__Directions__:
This task calls for copying each line below that contains "друзей".
*** Opening of Records provided ***
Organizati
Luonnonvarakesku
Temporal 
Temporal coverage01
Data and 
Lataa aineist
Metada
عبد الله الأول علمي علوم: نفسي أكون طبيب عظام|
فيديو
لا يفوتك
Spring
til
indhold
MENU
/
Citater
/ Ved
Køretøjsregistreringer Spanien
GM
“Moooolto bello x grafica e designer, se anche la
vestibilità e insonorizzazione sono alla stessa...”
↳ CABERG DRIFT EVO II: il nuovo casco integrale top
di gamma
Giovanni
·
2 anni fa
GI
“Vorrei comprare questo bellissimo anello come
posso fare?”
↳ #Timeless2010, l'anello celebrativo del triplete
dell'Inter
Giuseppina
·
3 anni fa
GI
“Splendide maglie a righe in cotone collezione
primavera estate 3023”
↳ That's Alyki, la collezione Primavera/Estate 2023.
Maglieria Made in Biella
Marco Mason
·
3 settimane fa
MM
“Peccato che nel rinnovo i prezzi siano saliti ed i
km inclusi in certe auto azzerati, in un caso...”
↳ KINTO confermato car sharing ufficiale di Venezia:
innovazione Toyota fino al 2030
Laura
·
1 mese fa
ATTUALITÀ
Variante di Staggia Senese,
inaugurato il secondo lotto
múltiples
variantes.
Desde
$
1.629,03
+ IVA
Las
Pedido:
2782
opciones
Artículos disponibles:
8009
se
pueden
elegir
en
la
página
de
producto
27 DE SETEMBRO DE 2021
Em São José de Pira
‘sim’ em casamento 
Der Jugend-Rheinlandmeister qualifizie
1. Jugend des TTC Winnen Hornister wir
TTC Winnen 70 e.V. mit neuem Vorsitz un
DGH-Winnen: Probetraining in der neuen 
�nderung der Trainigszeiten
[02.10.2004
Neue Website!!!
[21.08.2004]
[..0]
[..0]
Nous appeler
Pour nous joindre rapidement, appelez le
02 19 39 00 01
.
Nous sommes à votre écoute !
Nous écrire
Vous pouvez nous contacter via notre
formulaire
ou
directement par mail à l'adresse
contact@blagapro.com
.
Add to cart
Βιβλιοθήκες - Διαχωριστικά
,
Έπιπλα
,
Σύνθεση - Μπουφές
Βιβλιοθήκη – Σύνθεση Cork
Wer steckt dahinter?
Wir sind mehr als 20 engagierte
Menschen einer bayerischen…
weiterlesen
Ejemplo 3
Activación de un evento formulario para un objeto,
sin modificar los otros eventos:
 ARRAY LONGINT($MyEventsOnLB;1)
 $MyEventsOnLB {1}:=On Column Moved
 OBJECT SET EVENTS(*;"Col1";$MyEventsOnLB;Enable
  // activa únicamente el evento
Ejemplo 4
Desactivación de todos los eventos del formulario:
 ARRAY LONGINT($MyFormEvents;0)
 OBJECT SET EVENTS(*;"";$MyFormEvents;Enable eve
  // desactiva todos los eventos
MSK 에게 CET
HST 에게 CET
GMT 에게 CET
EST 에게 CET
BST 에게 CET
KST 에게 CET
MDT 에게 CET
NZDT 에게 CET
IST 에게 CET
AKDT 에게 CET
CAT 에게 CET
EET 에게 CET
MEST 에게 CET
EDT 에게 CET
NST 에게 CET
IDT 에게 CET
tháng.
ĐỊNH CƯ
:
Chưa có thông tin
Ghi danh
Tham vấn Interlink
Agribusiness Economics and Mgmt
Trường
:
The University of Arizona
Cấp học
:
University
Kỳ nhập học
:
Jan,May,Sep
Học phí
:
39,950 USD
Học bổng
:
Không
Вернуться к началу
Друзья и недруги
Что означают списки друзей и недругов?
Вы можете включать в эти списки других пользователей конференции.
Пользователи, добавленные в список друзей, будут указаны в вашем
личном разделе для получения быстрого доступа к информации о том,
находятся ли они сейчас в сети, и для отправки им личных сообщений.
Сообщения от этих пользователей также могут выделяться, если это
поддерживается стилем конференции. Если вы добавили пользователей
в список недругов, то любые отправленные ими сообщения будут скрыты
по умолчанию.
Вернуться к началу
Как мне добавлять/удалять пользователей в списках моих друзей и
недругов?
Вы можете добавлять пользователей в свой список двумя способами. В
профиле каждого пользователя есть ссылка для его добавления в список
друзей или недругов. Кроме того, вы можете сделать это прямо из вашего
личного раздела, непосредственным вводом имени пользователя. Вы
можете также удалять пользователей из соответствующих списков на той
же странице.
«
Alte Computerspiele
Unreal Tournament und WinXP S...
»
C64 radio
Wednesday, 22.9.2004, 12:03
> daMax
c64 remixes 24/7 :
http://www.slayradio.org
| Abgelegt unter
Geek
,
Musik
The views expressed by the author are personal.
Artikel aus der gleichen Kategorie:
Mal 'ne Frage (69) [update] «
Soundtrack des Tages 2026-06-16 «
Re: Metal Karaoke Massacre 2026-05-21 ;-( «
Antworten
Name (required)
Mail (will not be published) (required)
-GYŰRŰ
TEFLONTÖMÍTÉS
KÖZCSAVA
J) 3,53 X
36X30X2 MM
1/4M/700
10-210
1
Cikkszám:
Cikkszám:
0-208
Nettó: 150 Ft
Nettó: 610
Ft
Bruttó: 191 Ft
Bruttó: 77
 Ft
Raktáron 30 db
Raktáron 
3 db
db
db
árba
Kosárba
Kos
*** Close of Records provided ***
__Response area__:
Что означают списки друзей и недругов?
Пользователи, добавленные в список друзей, будут указаны в вашем
Как мне добавлять/удалять пользователей в списках моих друзей и
друзей или недругов. Кроме того, вы можете сделать это прямо из вашего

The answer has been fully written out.